I’m sitting in the green room right now about to take the stage with Adobe CTO Kevin Lynch down here in LA. By the time you’re reading this, I’ve just announced a new tablet form of Photoshop called Photoshop Touch (coming to iOS!!).
As I sit here running through the script for the show that’s live in 5 minutes, I stumbled upon a thought that is both sweet and bizarre. It’s this: The psd image I’m using for the demo was something I shot a few years ago. I shot it with a $40,000 camera. With a $6,000 dollar lens, and a $25,000 lighting package. And the first time we worked up this shot in post production, it took an entire day on a $10,000 computer using software priced at $1500 bucks. (Collectively that’s a lot of zeros.)
And yet, here I am today–just a few years later–I don’t own any cameras that cost that much. An image of the same quality can readily be captured with $2,000 worth of gear. I’m able to work up this multi-layered PSD image LIVE in under 5 minutes on a touch-enabled tablet that’ll cost a couple hundred bucks and is running software that (although pricing isn’t out yet) will probably be cheaper than my lunch.
Talk about a dramatic shift. I think it’s cool. Maybe you’ll hate me for that. But regardless of what I think, here are three ideas I request you take away:
1. Our industry needs to stop bemoaning the rapid changes it’s seeing. We’re not alone. Think of the shifts in 100 other industries that happening concurrently. We’re not alone.
2. No one is trying to push you out. There is no enemy, no one to hate. There is only art, technology, information, and market dynamics.
3. You can do this. You can decide what part of the story you’ll be in — and there is no right answer, you just need to decide and move forward so that you’re not caught in never-neverland. You can be fully in the old story, fully in the new story, or have a foot in both camps (people still shoot film and digital…). I just recommend that you get your head straight as to what camp you want to be in and get comfortable with it.
It’s a lot more healthy — and effective — than becoming a cork in the tide.
I love the advances and I love my Olympus Camera. I no longer have to lug around multiple lenses. I can take as many photos as I want in order to get that perfect shot without the expense of film. My 12 megapixel Olympus SP590UZ, which is basically a fancy point and shoot with 26x optical zoom allows me to shoot photos that have been published in magazinse, a newsletter for a group I volunteer for, and on big screens used for advertising as well as the website of a local garden center. It is light weight and I can hold it steady and shoot while going 60 miles an hour sitting on the back of my husbands motorcycle. The only problem I have is keeping up with all the technology and figuring out how to use the photo enhancing software.
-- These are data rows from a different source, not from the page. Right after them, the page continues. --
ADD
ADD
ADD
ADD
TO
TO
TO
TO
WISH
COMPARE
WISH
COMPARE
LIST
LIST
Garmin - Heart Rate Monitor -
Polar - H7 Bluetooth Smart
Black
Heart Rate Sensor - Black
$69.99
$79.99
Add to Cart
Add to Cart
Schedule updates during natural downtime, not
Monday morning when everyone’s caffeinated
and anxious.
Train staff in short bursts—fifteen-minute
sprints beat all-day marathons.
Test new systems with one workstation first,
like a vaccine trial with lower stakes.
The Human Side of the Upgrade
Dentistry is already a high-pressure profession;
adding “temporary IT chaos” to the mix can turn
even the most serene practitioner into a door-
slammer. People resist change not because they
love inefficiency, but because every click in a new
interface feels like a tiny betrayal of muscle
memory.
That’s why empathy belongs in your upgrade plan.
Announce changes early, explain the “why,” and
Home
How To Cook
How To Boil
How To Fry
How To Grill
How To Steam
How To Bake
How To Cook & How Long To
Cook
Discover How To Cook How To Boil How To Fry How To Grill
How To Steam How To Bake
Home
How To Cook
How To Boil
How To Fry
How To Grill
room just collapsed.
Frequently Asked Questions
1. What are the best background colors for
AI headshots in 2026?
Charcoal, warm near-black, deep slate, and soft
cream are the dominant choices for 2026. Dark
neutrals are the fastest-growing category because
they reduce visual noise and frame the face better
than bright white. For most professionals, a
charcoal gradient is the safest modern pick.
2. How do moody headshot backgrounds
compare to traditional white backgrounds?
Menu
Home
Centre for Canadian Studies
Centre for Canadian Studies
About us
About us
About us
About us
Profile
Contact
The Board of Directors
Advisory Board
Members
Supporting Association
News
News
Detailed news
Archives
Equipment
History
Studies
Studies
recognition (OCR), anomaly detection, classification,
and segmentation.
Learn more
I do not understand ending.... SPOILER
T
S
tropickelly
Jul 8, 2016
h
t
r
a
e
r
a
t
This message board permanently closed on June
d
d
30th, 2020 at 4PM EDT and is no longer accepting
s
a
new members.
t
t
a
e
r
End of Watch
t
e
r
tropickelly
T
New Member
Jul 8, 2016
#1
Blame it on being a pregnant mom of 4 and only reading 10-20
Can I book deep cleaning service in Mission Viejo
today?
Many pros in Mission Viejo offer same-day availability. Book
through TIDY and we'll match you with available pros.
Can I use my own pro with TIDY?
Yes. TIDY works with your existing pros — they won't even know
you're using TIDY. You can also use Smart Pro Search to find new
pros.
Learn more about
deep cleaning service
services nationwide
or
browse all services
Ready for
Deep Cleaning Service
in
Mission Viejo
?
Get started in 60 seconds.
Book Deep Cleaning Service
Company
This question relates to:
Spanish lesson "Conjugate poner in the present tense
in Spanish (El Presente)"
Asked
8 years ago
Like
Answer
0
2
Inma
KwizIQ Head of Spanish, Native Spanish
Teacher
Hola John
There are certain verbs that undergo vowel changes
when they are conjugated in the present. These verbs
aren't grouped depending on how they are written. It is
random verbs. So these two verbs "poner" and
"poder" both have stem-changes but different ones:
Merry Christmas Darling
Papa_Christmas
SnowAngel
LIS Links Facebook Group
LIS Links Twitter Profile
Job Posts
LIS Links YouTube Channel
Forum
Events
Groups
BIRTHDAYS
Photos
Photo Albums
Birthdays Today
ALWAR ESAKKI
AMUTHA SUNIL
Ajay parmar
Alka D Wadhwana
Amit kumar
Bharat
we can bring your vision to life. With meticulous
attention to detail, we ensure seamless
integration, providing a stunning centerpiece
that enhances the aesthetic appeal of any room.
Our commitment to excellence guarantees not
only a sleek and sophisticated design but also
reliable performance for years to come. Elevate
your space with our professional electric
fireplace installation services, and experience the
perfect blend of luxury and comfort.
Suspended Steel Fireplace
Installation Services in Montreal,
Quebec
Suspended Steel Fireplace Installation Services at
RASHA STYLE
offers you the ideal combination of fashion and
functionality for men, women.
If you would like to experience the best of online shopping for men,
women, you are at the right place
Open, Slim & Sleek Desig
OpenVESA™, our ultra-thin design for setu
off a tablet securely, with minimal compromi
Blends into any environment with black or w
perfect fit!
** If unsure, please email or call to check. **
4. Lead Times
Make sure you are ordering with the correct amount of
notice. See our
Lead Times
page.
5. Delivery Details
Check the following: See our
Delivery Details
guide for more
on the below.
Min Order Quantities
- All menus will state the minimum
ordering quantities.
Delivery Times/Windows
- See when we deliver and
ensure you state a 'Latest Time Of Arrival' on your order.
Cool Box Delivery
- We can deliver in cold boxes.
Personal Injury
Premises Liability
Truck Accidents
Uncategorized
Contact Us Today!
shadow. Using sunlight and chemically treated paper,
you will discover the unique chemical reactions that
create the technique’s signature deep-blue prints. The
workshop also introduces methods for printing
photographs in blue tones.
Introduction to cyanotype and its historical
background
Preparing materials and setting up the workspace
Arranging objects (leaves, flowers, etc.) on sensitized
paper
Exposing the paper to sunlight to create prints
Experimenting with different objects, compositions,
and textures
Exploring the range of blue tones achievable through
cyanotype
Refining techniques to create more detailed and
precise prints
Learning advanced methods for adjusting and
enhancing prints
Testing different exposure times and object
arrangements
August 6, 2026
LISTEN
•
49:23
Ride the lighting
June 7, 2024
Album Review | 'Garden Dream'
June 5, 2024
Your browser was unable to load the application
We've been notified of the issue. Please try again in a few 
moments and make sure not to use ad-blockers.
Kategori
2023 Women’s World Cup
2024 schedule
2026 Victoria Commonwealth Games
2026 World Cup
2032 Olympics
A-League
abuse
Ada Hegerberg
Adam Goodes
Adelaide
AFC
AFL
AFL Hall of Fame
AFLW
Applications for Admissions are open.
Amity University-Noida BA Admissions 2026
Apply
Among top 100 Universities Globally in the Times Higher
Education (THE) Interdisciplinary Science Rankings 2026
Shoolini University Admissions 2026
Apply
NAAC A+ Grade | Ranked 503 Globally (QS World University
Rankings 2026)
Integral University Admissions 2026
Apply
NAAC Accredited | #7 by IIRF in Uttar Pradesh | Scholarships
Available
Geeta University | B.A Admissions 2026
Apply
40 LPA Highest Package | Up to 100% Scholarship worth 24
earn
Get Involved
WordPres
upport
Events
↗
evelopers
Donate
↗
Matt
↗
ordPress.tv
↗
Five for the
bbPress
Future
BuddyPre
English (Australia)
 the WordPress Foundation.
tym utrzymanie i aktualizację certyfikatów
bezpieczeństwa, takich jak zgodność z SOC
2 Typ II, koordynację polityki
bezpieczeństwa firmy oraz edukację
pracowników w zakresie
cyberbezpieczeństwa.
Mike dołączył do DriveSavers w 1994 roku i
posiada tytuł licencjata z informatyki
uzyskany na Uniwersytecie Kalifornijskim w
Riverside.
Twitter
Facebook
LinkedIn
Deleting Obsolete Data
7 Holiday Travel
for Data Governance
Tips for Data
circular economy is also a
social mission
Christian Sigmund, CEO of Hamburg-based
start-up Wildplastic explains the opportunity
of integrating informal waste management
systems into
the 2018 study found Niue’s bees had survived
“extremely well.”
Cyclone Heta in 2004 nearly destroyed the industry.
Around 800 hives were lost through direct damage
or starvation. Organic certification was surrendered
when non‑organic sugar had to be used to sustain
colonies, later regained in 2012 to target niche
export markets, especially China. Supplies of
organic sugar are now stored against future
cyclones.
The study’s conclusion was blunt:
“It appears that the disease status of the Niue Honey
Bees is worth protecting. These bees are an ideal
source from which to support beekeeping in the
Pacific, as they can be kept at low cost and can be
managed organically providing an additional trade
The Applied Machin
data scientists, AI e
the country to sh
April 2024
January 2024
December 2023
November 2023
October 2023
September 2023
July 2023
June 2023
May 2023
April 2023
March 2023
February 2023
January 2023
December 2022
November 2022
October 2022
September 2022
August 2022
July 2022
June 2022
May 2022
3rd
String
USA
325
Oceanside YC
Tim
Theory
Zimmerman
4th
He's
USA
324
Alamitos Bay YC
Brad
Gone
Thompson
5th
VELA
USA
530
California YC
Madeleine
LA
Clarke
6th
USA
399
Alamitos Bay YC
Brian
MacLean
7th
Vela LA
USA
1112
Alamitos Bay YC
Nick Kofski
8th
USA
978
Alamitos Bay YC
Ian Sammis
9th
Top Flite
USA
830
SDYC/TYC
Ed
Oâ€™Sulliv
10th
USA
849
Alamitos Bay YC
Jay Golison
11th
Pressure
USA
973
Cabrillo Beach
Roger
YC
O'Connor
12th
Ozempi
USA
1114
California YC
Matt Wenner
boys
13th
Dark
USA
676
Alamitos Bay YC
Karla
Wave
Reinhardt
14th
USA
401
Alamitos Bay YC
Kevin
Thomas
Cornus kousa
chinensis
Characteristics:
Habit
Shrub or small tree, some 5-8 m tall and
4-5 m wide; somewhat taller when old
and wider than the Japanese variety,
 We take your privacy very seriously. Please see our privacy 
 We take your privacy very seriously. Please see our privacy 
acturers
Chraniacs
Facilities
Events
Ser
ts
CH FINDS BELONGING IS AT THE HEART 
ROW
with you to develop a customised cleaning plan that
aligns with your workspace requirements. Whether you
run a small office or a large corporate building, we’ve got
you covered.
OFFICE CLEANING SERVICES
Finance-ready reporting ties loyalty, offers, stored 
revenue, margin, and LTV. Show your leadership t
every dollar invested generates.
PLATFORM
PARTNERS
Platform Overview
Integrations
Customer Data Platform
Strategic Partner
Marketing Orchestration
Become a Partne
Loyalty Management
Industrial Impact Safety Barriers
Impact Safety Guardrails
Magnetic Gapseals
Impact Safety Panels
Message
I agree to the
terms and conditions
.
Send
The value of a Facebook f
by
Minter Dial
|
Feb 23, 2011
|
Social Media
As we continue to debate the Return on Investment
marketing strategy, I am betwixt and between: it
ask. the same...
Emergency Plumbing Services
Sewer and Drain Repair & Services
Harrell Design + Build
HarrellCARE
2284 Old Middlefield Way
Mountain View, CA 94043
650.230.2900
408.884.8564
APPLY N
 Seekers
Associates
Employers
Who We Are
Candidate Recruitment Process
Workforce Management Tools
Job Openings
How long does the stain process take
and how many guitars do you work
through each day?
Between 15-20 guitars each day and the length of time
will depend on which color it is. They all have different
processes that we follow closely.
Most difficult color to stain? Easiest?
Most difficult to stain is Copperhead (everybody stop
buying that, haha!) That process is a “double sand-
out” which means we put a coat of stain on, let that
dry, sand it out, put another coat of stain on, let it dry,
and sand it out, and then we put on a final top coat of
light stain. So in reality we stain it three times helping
Those who are intimidated by recent advancements in this field and others are only one thing: insecure.
Better technology, lower cost of entry, and easier access are wonderful things – they allow those with the vision to prosper where perhaps they wouldn’t have. They also push those without the vision out.
You could put the exact same camera, the exact same lighting tools, and the exact same software in all of our hands – Chase Jarvis would still make more meaningful art that the rest of us.
The more affordable things get, the more amazing artists have access and can create. Photography shouldn’t be limited to those with dough. Totally agree man.
You gotta evolve. There’s no stopping the flood of change. Either ride the wave or sink. It’s tough because it’s always changing and right when you get to where you think you know what you’re doing, you realize you don’t. I do like the constant challenge though.
Great post Chase! I love this disruptive shit!
Interesting observation, I think many of the valid points can be deciphered using the photoshop touch on the iPad!